When the Niblo property was recently sold for housing development, the City of Dallas required that the limestone escarpment it was built upon be retained as city land, and was thus able to protect the buildings remaining on the site. These buildings may well be two of the oldest on their original sites within the city: a two-crib log barn and a one-room log house with an associated hand-dug well and root cellar, both believed to date to the 1850s. In addition, the site is the home of a 1920s plank barn. As to the origins of the farmstead, the Peters Colony land grant from the Republic of Texas was made in 1837, when Everhard Sharrock, Jr. and three family members received land grants. In December 1850, their property in the colony was surveyed and recorded at 640 acres. The land was later sold to Thomas Young in 1853, and remained in the Young family until 1934, when it was sold to Grady Niblo. In an effort to conserve this piece of history, Quimby McCoy Preservation Architecture was commissioned by the City of Dallas to undertake a Master Plan for the land. The Center for Heritage Conservation was asked to support this work by recording the buildings and features according to Historic American Buildings Survey standards.
Principal Investigator David Woodcock, with Bob Warden and Marcel Quimby, FAIA, made an intensive preliminary survey in December 2006 and a contract was negotiated through the Research Foundation. Field work began in March 2007 using Center graduate students. The farmstead was the subject of the ARCH 647 Recording Historic Buildings class in summer 2007, marking the thirtieth year of such class work offered by the Department of Architecture.
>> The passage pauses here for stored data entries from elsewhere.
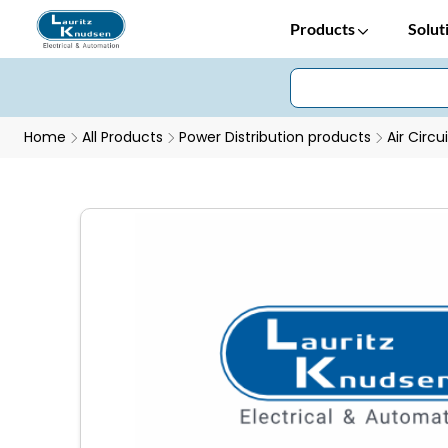
Products
Solut
Home
All Products
Power Distribution products
Air Circu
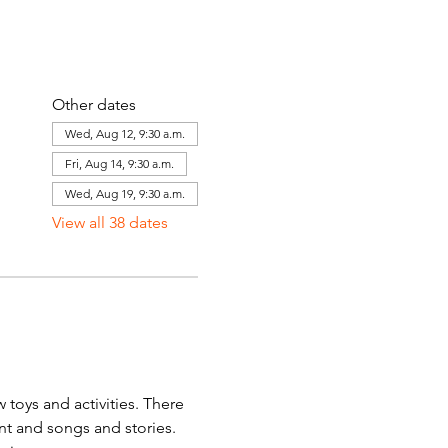
Other dates
Wed, Aug 12, 9:30 a.m.
Fri, Aug 14, 9:30 a.m.
Wed, Aug 19, 9:30 a.m.
View all 38 dates
toys and activities. There 
ent and songs and stories. 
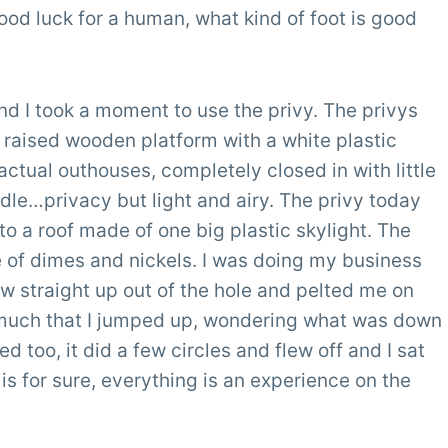
 good luck for a human, what kind of foot is good
nd I took a moment to use the privy. The privys
a raised wooden platform with a white plastic
 actual outhouses, completely closed in with little
iddle…privacy but light and airy. The privy today
 to a roof made of one big plastic skylight. The
e of dimes and nickels. I was doing my business
ew straight up out of the hole and pelted me on
o much that I jumped up, wondering what was down
ed too, it did a few circles and flew off and I sat
is for sure, everything is an experience on the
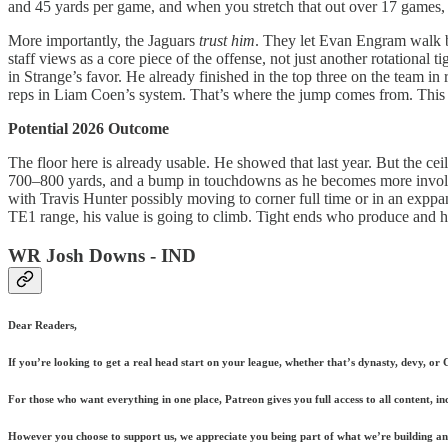
and 45 yards per game, and when you stretch that out over 17 games, y
More importantly, the Jaguars
trust him
. They let Evan Engram walk be
staff views as a core piece of the offense, not just another rotational 
in Strange’s favor. He already finished in the top three on the team in 
reps in Liam Coen’s system. That’s where the jump comes from. This i
Potential 2026 Outcome
The floor here is already usable. He showed that last year. But the ceil
700–800 yards, and a bump in touchdowns as he becomes more involved 
with Travis Hunter possibly moving to corner full time or in an exppan
TE1 range, his value is going to climb. Tight ends who produce and hold
WR Josh Downs - IND
Dear Readers,
If you’re looking to get a real head start on your league, whether that’s dynasty, devy, or
For those who want everything in one place, Patreon gives you full access to all content, i
However you choose to support us, we appreciate you being part of what we’re building and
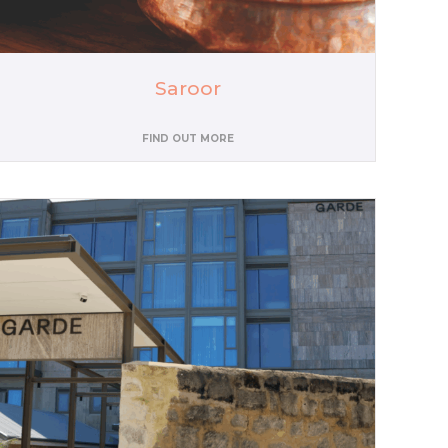
Saroor
FIND OUT MORE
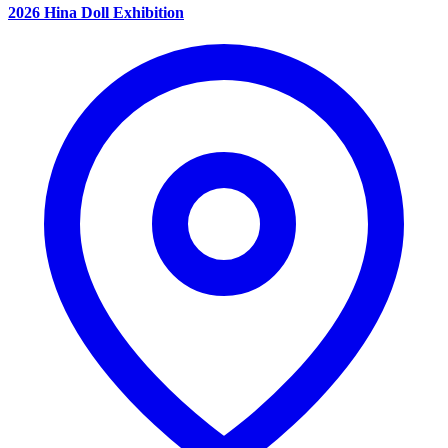
2026 Hina Doll Exhibition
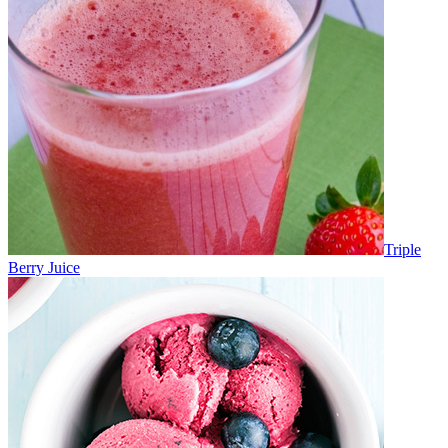
Triple
Berry Juice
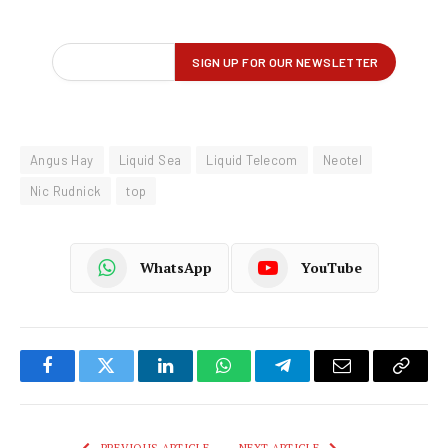
Angus Hay
Liquid Sea
Liquid Telecom
Neotel
Nic Rudnick
top
WhatsApp
YouTube
Facebook
Twitter
LinkedIn
WhatsApp
Telegram
Email
Copy
Link
PREVIOUS ARTICLE
NEXT ARTICLE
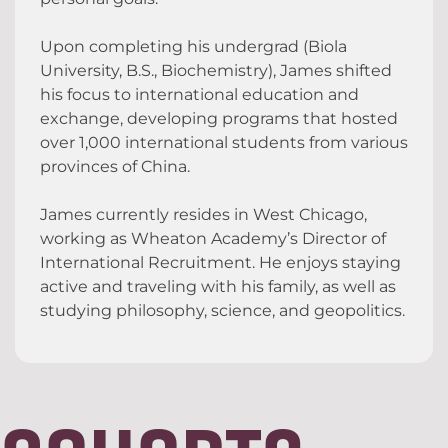
Upon completing his undergrad (Biola
University, B.S., Biochemistry), James shifted
his focus to international education and
exchange, developing programs that hosted
over 1,000 international students from various
provinces of China.
James currently resides in West Chicago,
working as Wheaton Academy’s Director of
International Recruitment. He enjoys staying
active and traveling with his family, as well as
studying philosophy, science, and geopolitics.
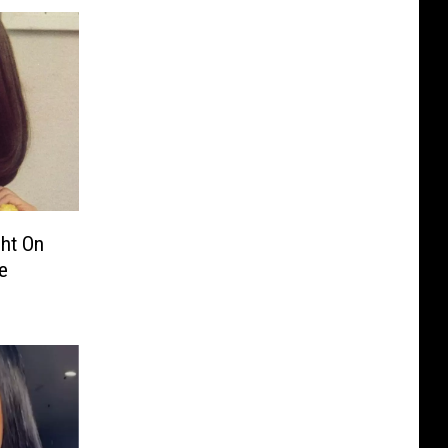
ght On
e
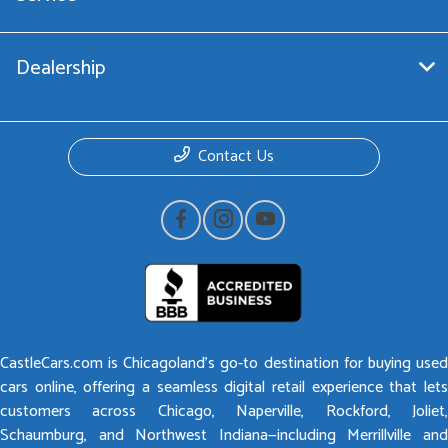
Dealership
Contact Us
CastleCars.com is Chicagoland’s go-to destination for buying used
cars online, offering a seamless digital retail experience that lets
customers across Chicago, Naperville, Rockford, Joliet,
Schaumburg, and Northwest Indiana—including Merrillville and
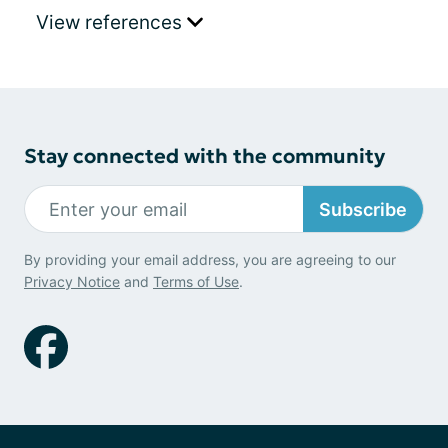
View references
Stay connected with the community
Subscribe
By providing your email address, you are agreeing to our
Privacy Notice
and
Terms of Use
.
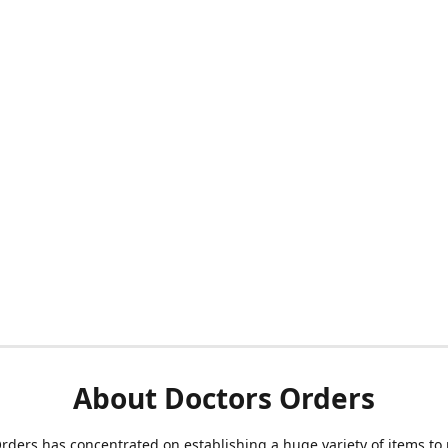
About Doctors Orders
rders has concentrated on establishing a huge variety of items to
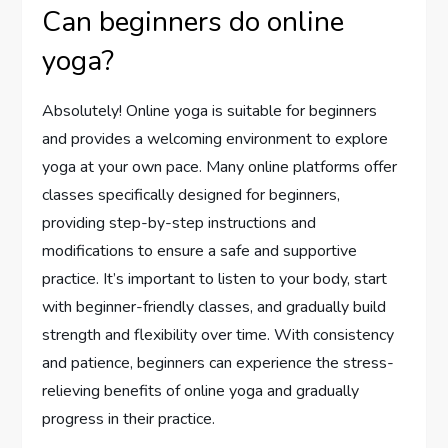
Can beginners do online
yoga?
Absolutely! Online yoga is suitable for beginners
and provides a welcoming environment to explore
yoga at your own pace. Many online platforms offer
classes specifically designed for beginners,
providing step-by-step instructions and
modifications to ensure a safe and supportive
practice. It’s important to listen to your body, start
with beginner-friendly classes, and gradually build
strength and flexibility over time. With consistency
and patience, beginners can experience the stress-
relieving benefits of online yoga and gradually
progress in their practice.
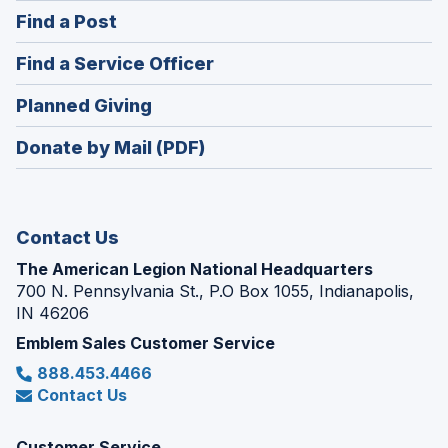
in
(Opens
Find a Post
a
in
new
(Opens
Find a Service Officer
a
window)
in
new
(Opens
Planned Giving
a
window)
in
new
Donate by Mail (PDF)
a
window)
new
window)
Contact Us
The American Legion National Headquarters
700 N. Pennsylvania St., P.O Box 1055, Indianapolis,
IN 46206
Emblem Sales Customer Service
888.453.4466
Contact Us
Customer Service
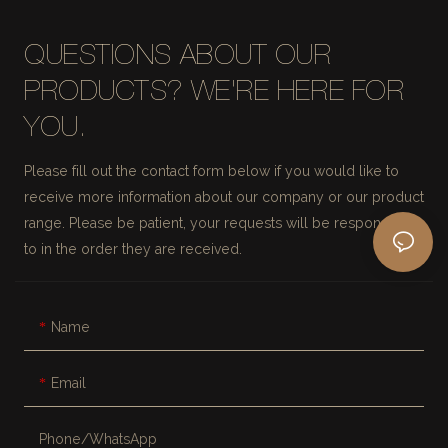
QUESTIONS ABOUT OUR
PRODUCTS? WE'RE HERE FOR
YOU.
Please fill out the contact form below if you would like to
receive more information about our company or our product
range. Please be patient, your requests will be responded
to in the order they are received.
Name
Email
Phone/whatsApp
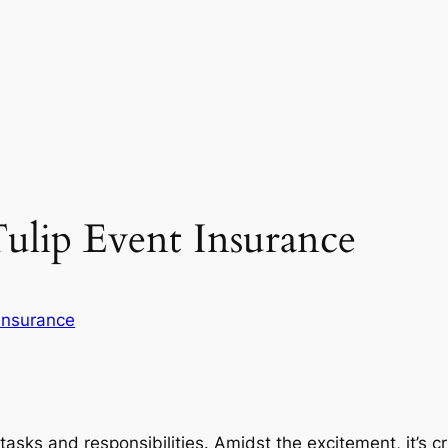
Tulip Event Insurance
Insurance
tasks and responsibilities. Amidst the excitement, it’s c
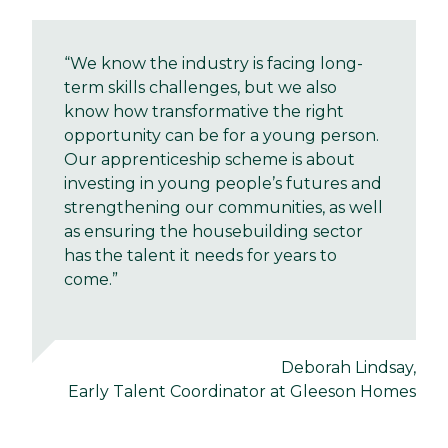
“We know the industry is facing long-
term skills challenges, but we also
know how transformative the right
opportunity can be for a young person.
Our apprenticeship scheme is about
investing in young people’s futures and
strengthening our communities, as well
as ensuring the housebuilding sector
has the talent it needs for years to
come.”
Deborah Lindsay,
Early Talent Coordinator at Gleeson Homes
The summer student team involved graduate and undergraduate students from Architecture, and two graduate students in the Nautical Archeology program, eager to extend their knowledge of heritage documentation.
Recording continued through June, using a combination of hand drawing and measuring, digital photography, total station surveying, and use of the Center’s 3D laser scanner. This latter tool is especially valuable at the severely deteriorated plank barn, where hand measuring would not only be difficult, but hazardous.
Architect Marcel Quimby worked with Structural Engineer Steve Lucy, a Professional Fellow of the Center, to devise stabilization for one crib of the 1850s barn where logs have fallen, and to add support to one side of the log house that is in danger of collapse.
Since the land has not been farmed for over forty years, the barns were largely obscured by trees and brush, and the City of Dallas assisted in partial clearance. Serious storms in May 2007 resulted in significant damage to the trees on the site, but fortunately the buildings suffered only minor damage.
The complete set of drawings include a site plan, as well as plans, sections and elevations of each of the three buildings, and was completed by December 2007. This project demonstrates the Center’s ability to work with professional firms in support of preservation projects in a way that also enhances the university’s academic program.